Quello che chiamiamo lievito e che quasi quotidianamente utilizziamo nelle nostre cucine, è un organismo unicellulare eucariota, che appartiene al regno dei funghi e prende letteralmente vita da un sottoprodotto di origine agricola, il melasso. È, infatti, il risultato di un processo del tutto naturale, ovvero la fermentazione dello zucchero, ed è per questo che a livello tecnico sarebbe più corretto parlare di “coltivazione” del lievito, più che di “produzione”. Nulla di più lontano da un fenomeno artificiale, insomma. Invisibile all’occhio umano, è presente in altissime quantità nel cosiddetto “panetto di lievito”: basti pensare che in un solo grammo sono contenuti circa 10 miliardi di questi organismi viventi.

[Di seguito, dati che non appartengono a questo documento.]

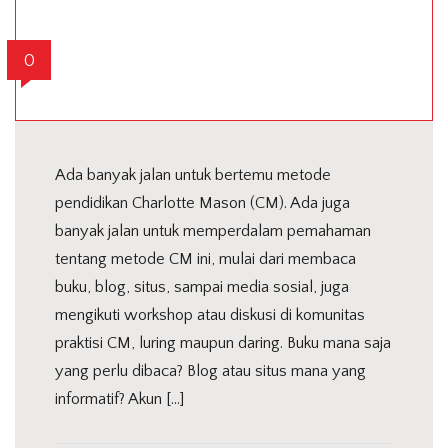
0
Ada banyak jalan untuk bertemu metode
pendidikan Charlotte Mason (CM). Ada juga
banyak jalan untuk memperdalam pemahaman
tentang metode CM ini, mulai dari membaca
buku, blog, situs, sampai media sosial, juga
mengikuti workshop atau diskusi di komunitas
praktisi CM, luring maupun daring. Buku mana saja
yang perlu dibaca? Blog atau situs mana yang
informatif? Akun […]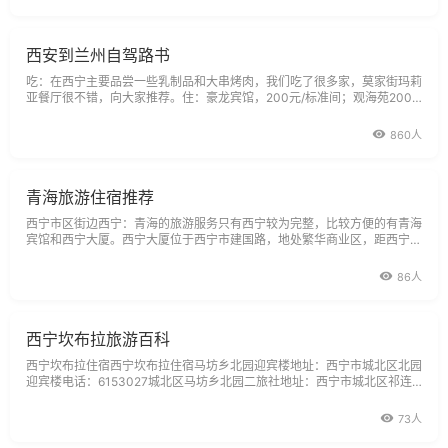
西安到兰州自驾路书
吃：在西宁主要品尝一些乳制品和大串烤肉，我们吃了很多家，莫家街玛莉
亚餐厅很不错，向大家推荐。住：豪龙宾馆，200元/标准间；观海苑200
元/标准间；西宁华侨大厦，200元/标准间。景点：塔尔寺门票：80元/
人，导游费50元；鸟岛门票，58元/人；青海湖门票，50元/人。典故：塔
860人
尔寺位于青海省西宁市湟中县鲁沙尔镇西南隅的莲花
青海旅游住宿推荐
西宁市区街边西宁：青海的旅游服务只有西宁较为完整，比较方便的有青海
宾馆和西宁大厦。西宁大厦位于西宁市建国路，地处繁华商业区，距西宁火
车站、长途汽车站仅0.5公里。
86人
西宁坎布拉旅游百科
西宁坎布拉住宿西宁坎布拉住宿马坊乡北园迎宾楼地址：西宁市城北区北园
迎宾楼电话：6153027城北区马坊乡北园二旅社地址：西宁市城北区祁连
路北园二旅社电话：8149730
73人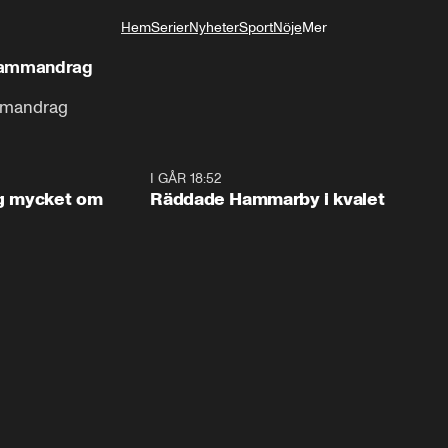
Hem
Serier
Nyheter
Sport
Nöje
Mer
Livsstil
 Sammandrag
ammandrag
1:56
I GÅR 18:52
2:1
og mycket om
Räddade Hammarby i kvalet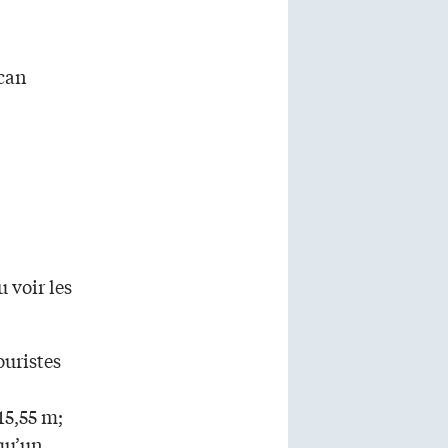
lcan
 voir les
ouristes
15,55 m;
 qu’un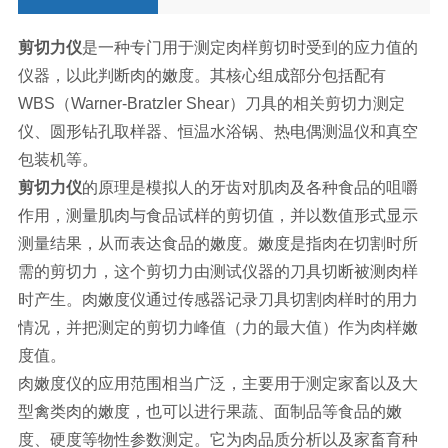
剪切力仪
是一种专门用于测定肉样剪切时受到的应力值的
仪器，以此判断肉的嫩度。其核心组成部分包括配有
WBS（Warner-Bratzler Shear）刀具的相关剪切力测定
仪、圆形钻孔取样器、恒温水浴锅、热电偶测温仪和真空
包装机等。
剪切力仪
的原理是模拟人的牙齿对肌肉及各种食品的咀嚼
作用，测量肌肉与食品试样的剪切值，并以数值形式显示
测量结果，从而表达食品的嫩度。嫩度是指肉在切割时所
需的剪切力，这个剪切力由测试仪器的刀具切断被测肉样
时产生。肉嫩度仪通过传感器记录刀具切割肉样时的用力
情况，并把测定的剪切力峰值（力的最大值）作为肉样嫩
度值。
肉嫩度仪的应用范围相当广泛，主要用于测定家畜以及大
型禽类肉的嫩度，也可以进行果蔬、面制品等食品的嫩
度、硬度等物性参数测定。它为肉品质分析以及家畜育种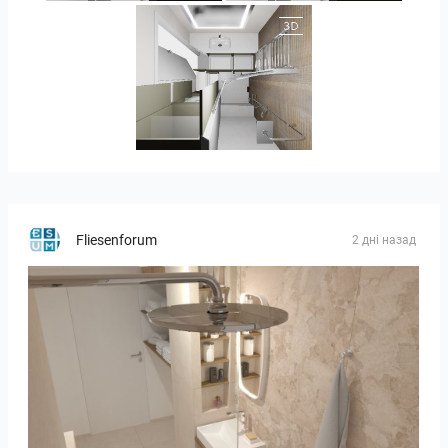
JEGOUX-PASSER
Fliesenforum
2 дні назад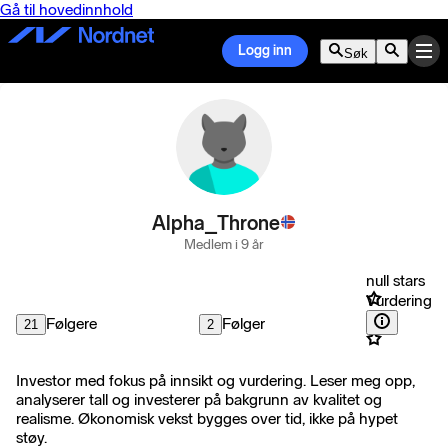
Gå til hovedinnhold
Logg inn
Søk
Alpha_Throne
Medlem i 9 år
null stars
Vurdering
Følgere
Følger
21
2
Investor med fokus på innsikt og vurdering. Leser meg opp,
analyserer tall og investerer på bakgrunn av kvalitet og
realisme. Økonomisk vekst bygges over tid, ikke på hypet
støy.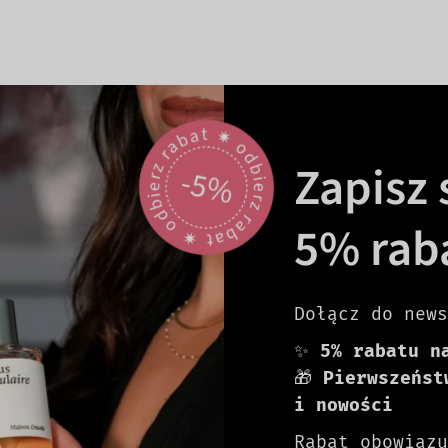
odbierz rabat 🟎 odbierz rabat 🟎
Zapisz s
-5%
5% rab
Dołącz do news
✨
5% rabatu n
🎁
Pierwszeńst
i nowości
Rabat obowiązu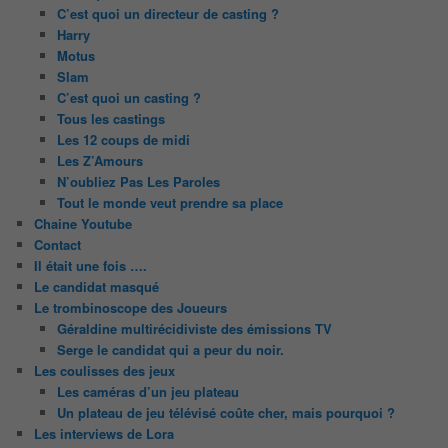
C’est quoi un directeur de casting ?
Harry
Motus
Slam
C’est quoi un casting ?
Tous les castings
Les 12 coups de midi
Les Z’Amours
N’oubliez Pas Les Paroles
Tout le monde veut prendre sa place
Chaine Youtube
Contact
Il était une fois ….
Le candidat masqué
Le trombinoscope des Joueurs
Géraldine multirécidiviste des émissions TV
Serge le candidat qui a peur du noir.
Les coulisses des jeux
Les caméras d’un jeu plateau
Un plateau de jeu télévisé coûte cher, mais pourquoi ?
Les interviews de Lora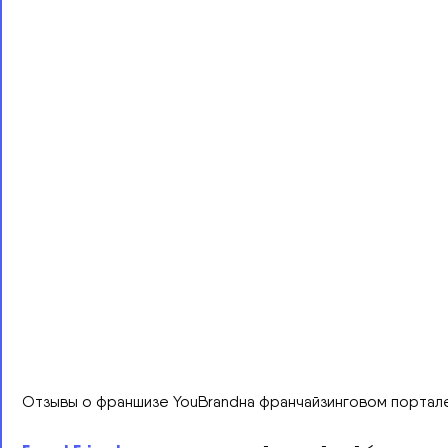
Отзывы о франшизе YouBrandна франчайзинговом портале 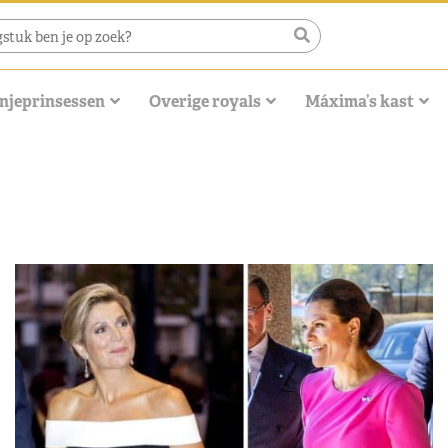
njeprinsessen
Overige royals
Máxima’s kast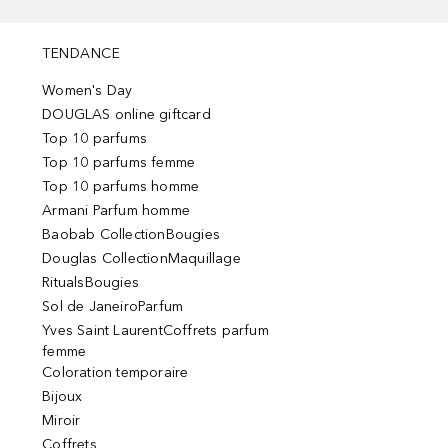
TENDANCE
Women's Day
DOUGLAS online giftcard
Top 10 parfums
Top 10 parfums femme
Top 10 parfums homme
Armani Parfum homme
Baobab CollectionBougies
Douglas CollectionMaquillage
RitualsBougies
Sol de JaneiroParfum
Yves Saint LaurentCoffrets parfum
femme
Coloration temporaire
Bijoux
Miroir
Coffrets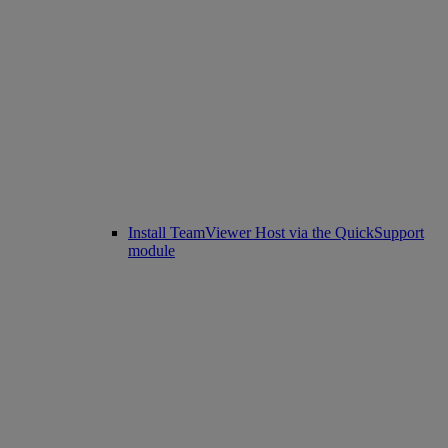
Install TeamViewer Host via the QuickSupport
module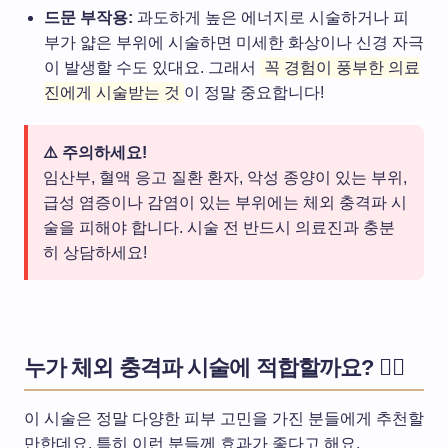
드문 부작용:
과도하게 높은 에너지로 시술하거나 피
부가 얇은 부위에 시술하면 미세한 화상이나 신경 자극
이 발생할 수도 있대요. 그래서
꼭 경험이 풍부한 의료
진에게 시술받는 것
이 정말 중요합니다!
⚠️ 주의하세요!
임산부, 혈액 응고 질환 환자, 악성 종양이 있는 부위,
급성 염증이나 감염이 있는 부위에는 체외 충격파 시
술을 피해야 합니다. 시술 전 반드시 의료진과 충분
히 상담하세요!
누가 체외 충격파 시술에 적합할까요? 🙋‍♀️
이 시술은 정말 다양한 피부 고민을 가진 분들에게 추천할
만한데요. 특히 이런 분들께 효과가 좋다고 해요.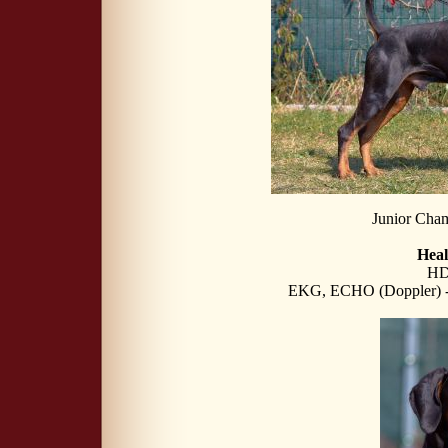
Junior Cha
Heal
HD
EKG, ECHO (Doppler) - 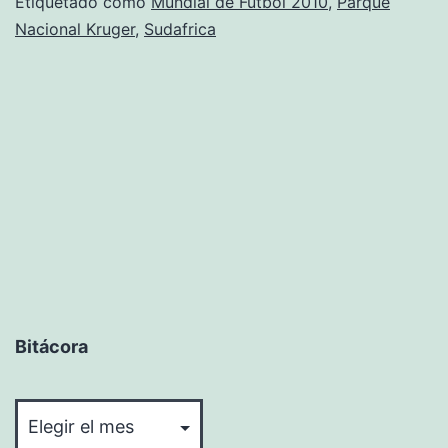
Etiquetado como
Mundial de Fútbol 2010
,
Parque
Nacional Kruger
,
Sudafrica
Bitácora
Bitácora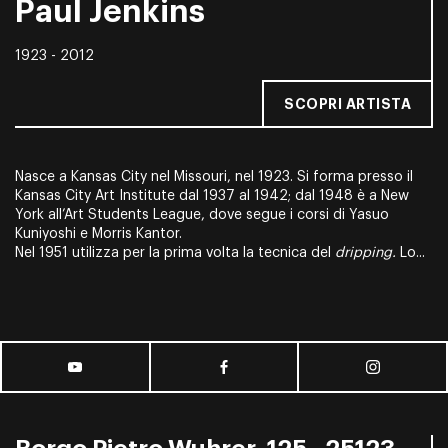
Paul Jenkins
1923 - 2012
SCOPRI ARTISTA
Nasce a Kansas City nel Missouri, nel 1923. Si forma presso il
Kansas City Art Institute dal 1937 al 1942; dal 1948 è a New
York all’Art Students League, dove segue i corsi di Yasuo
Kuniyoshi e Morris Kantor.
Nel 1951 utilizza per la prima volta la tecnica del
dripping.
Lo...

Il Saccharomyces cerevisae è praticamente ovunque!

Se c’è una fonte di zuccheri, che siano complessi o semplici, molto probabilmente troverete queste microscopiche e laboriose forme di vita. Questo dono dell’ubiquità è con ogni probabilità il motivo per cui bevande fermentate come la birra e il vino sono arrivate fino a noi. A tutti gli effetti “scoperti”, per caso, svariate migliaia di anni fa, questi alcolici sono il risultato di un processo anaerobico – in assenza di ossigeno- di fermentazione, durante il quale i lieviti trasformano gli zuccheri in etanolo e anidride carbonica. Dobbiamo ringraziare proprio l’anidride carbonica per il nostro pane, per i nostri vini o per i nostri boccali di birra.

Un miracolo di vitalità, da conservare correttamente

Per queste sue caratteristiche intrinseche, è necessario preservarne le qualità e il potere lievitante, soprattutto in fase di conservazione, non dimenticando che il lievito per panificazione è un prodotto estremamente sensibile alle variazioni di temperatura, e va conservato in condizioni ambientali ottimali, evitando sbalzi termici.  

In commercio, il lievito per panificazione si trova come lievito fresco, compresso in panetti, caratterizzato da un’umidità pari a circa il 70%, e come lievito secco, in forma di polvere, derivato dalla disidratazione del prodotto a basse temperature, con un’umidità pari all’8%.

È facilmente deducibile che le modalità e le tempistiche di conservazione dei due tipi di lievito variano in linea con le loro caratteristiche.
In generale, il lievito per panificazione fresco predilige le temperature basse che permettono al prodotto di conservare le sue caratteristiche intrinseche e il suo potere lievitante ottimale per tutta la durata della sua “shelf-life”, indicata in circa un mese. La conservazione a temperature più alte di quelle consigliate danneggia il prodotto, limitandone l’efficacia e riducendone il tempo di conservazione.

Per tali ragioni, in casa o in laboratorio, è opportuno conservarlo ad una temperatura di circa 6 gradi o comunque ad una temperatura che varia da un minimo di 0 a un massimo di 10 gradi, rispettando i tempi di scadenza indicati in etichetta.

Sconsigliata, dunque, la conservazione in congelatore del prodotto in quanto, una volta scongelato, esso perderebbe la sua forza lievitante originaria dato che il processo di congelamento/scongelamento comprometterebbe le qualità del lievito stesso.
Differentemente dal lievito fresco, il lievito secco è più facilmente gestibile in condizioni atmosferiche caratterizzate da temperature più alte (ad esempio in estate) e ha una durata maggiore. Esso, confezionato sottovuoto o in atmosfera protettiva, può durare fino a due anni prima dell’apertura della confezione, quando non sia prevista una fase intermedia di ri-confezionamento per la vendita con marchio di un’azienda diversa da quella produttrice. In quest’ultimo caso, infatti, la fase intermedia riduce il tempo di conservazione.

Anche nel caso del lievito secco, comunque, per preservare le sue caratteristiche e la sua efficacia è importante la conservazione in condizioni ottimali, cioè in luoghi asciutti e temperati.